April 4: Report Submission Deadline
Report Submission & Format: teams will submit their report through Canvas as a PDF file, maximum 10 pages using 10 pt Arial font with 1-inch margins all around. Teams may submit supplementary materials such as (but not limited to): a code or data repository, a Jupyter notebook, a dashboard, or an app. A rubric will be supplied to registered competitors through Canvas. Reports must be submitted through Canvas by the deadline of April 4, 2023, at 11:59 pm.
April 11: Finalists Announced
Finalist Selection and Preparation: After the close of the submission period, judges will review all entries and select participants to advance to the final round of the competition. Finalist teams will be notified through email by April 11, 2023. Finalist teams will prepare a 10-minute presentation for in-person delivery of their findings and solutions at the finalist event.
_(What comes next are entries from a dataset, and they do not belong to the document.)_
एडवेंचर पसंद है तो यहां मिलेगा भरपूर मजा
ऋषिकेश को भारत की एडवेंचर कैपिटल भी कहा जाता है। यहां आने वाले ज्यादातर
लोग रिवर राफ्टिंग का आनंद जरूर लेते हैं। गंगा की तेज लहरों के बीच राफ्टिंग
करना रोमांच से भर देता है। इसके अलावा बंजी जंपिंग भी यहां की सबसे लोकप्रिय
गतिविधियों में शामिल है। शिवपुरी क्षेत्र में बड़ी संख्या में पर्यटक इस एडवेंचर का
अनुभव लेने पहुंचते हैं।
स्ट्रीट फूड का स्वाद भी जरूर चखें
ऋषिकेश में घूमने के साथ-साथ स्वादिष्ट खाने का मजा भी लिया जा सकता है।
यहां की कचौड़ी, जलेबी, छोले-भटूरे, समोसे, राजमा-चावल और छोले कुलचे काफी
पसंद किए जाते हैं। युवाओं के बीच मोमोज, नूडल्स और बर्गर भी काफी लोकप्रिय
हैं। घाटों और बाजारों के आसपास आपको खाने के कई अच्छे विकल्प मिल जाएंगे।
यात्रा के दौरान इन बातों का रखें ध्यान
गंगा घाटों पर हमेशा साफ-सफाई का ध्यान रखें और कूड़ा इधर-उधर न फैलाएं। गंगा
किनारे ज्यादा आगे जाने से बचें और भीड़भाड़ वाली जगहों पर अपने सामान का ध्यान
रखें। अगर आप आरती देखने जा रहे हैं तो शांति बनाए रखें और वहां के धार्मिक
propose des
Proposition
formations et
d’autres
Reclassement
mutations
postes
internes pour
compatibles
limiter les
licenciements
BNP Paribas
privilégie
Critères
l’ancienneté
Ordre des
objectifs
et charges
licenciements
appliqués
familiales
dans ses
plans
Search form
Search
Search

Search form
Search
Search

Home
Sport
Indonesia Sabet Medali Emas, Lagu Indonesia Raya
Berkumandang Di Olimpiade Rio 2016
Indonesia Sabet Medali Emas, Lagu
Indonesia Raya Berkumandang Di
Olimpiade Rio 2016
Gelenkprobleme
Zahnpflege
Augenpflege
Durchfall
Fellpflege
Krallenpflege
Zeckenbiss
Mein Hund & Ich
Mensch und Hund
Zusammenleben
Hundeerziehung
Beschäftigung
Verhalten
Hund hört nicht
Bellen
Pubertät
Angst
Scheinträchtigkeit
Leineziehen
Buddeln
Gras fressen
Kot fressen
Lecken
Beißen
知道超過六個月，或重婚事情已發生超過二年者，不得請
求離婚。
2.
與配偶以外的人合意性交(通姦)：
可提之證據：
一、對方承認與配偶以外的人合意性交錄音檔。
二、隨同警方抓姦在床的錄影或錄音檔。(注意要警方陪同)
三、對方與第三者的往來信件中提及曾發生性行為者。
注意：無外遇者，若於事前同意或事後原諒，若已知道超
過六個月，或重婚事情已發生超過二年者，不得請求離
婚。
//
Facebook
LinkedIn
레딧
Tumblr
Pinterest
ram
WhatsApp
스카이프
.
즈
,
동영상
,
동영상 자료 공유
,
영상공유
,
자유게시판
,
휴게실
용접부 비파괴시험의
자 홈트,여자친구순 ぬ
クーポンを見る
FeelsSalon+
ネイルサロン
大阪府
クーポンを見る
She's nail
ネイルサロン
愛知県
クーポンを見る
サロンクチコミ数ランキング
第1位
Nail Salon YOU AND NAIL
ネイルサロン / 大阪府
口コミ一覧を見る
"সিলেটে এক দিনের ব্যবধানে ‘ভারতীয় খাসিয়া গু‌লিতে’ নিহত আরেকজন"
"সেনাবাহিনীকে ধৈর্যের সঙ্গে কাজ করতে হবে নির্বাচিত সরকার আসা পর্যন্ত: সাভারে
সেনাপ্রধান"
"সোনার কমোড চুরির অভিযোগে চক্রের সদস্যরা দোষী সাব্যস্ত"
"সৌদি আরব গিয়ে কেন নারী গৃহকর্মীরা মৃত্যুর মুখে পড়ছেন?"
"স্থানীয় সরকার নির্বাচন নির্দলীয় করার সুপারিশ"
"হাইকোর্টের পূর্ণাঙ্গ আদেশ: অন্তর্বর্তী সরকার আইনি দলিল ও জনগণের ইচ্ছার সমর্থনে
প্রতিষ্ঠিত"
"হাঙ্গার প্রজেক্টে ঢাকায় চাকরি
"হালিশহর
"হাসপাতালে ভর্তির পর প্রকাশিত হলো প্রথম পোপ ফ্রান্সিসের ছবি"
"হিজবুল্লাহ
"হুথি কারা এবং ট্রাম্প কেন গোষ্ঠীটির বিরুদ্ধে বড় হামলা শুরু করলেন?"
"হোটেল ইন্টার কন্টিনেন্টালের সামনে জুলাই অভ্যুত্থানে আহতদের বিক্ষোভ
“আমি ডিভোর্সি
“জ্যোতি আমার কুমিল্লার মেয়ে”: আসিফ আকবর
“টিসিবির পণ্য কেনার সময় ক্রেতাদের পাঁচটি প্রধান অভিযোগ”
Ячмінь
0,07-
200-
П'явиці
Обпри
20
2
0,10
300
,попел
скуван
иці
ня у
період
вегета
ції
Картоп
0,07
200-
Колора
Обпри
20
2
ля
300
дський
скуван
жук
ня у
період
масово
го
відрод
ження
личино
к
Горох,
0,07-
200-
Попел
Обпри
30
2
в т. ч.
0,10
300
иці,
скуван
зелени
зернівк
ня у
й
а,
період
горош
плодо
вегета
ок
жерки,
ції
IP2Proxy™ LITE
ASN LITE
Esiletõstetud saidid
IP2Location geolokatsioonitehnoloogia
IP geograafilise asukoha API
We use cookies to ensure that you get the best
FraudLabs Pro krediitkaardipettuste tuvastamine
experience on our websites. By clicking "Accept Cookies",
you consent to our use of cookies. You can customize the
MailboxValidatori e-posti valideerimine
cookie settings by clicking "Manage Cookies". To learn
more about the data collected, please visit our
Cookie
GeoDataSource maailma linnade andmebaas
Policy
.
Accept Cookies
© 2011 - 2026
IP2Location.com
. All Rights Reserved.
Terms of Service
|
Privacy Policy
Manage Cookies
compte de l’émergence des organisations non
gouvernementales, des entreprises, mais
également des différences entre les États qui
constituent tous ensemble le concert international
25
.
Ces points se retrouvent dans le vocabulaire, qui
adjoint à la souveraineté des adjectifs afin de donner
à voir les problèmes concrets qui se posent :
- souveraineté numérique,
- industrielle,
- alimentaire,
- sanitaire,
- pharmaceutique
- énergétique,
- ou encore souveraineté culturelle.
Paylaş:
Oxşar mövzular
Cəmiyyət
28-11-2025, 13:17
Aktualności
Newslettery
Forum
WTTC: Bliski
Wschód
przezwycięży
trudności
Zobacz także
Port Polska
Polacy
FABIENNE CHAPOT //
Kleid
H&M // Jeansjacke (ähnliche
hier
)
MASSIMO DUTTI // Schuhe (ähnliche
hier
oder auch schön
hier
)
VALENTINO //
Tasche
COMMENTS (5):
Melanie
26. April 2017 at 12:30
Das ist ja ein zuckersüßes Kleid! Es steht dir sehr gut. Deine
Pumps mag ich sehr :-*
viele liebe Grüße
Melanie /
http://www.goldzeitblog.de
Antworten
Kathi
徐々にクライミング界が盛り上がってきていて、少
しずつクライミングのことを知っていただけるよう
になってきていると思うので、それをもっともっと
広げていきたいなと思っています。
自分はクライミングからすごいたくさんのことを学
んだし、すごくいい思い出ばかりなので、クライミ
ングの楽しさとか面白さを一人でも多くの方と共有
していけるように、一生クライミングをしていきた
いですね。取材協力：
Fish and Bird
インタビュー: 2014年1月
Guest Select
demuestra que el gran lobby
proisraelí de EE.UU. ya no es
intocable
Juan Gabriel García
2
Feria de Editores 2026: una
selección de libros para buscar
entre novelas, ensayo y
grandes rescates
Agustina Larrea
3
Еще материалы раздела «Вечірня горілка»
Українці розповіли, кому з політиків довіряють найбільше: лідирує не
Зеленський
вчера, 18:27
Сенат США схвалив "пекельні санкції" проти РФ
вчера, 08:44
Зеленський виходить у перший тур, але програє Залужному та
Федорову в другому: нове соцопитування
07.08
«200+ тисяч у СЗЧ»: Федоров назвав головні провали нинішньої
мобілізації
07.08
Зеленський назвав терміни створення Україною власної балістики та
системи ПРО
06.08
April 18, 6-9 pm: Final Event (Hybrid): Presentations and Prize Awards
Event Format: Finalist teams will deliver to the judging panel at the final event on April 18, 2023, 6-8 pm, held in-person in the ILSB with remote participation via zoom. Judges will review and select the winning teams based on their written reports and presentation. The competition winners will be announced at the final event, along with special team prizes. Detailed program and zoom details are to be announced.
TAMIDS gratefully acknowledges support for the 2023 Data Science Competition: Chevron, the Texas A&M Departments of Electrical & Computer Engineering, and Statistics, and the School of Performance, Visualization & Fine Arts.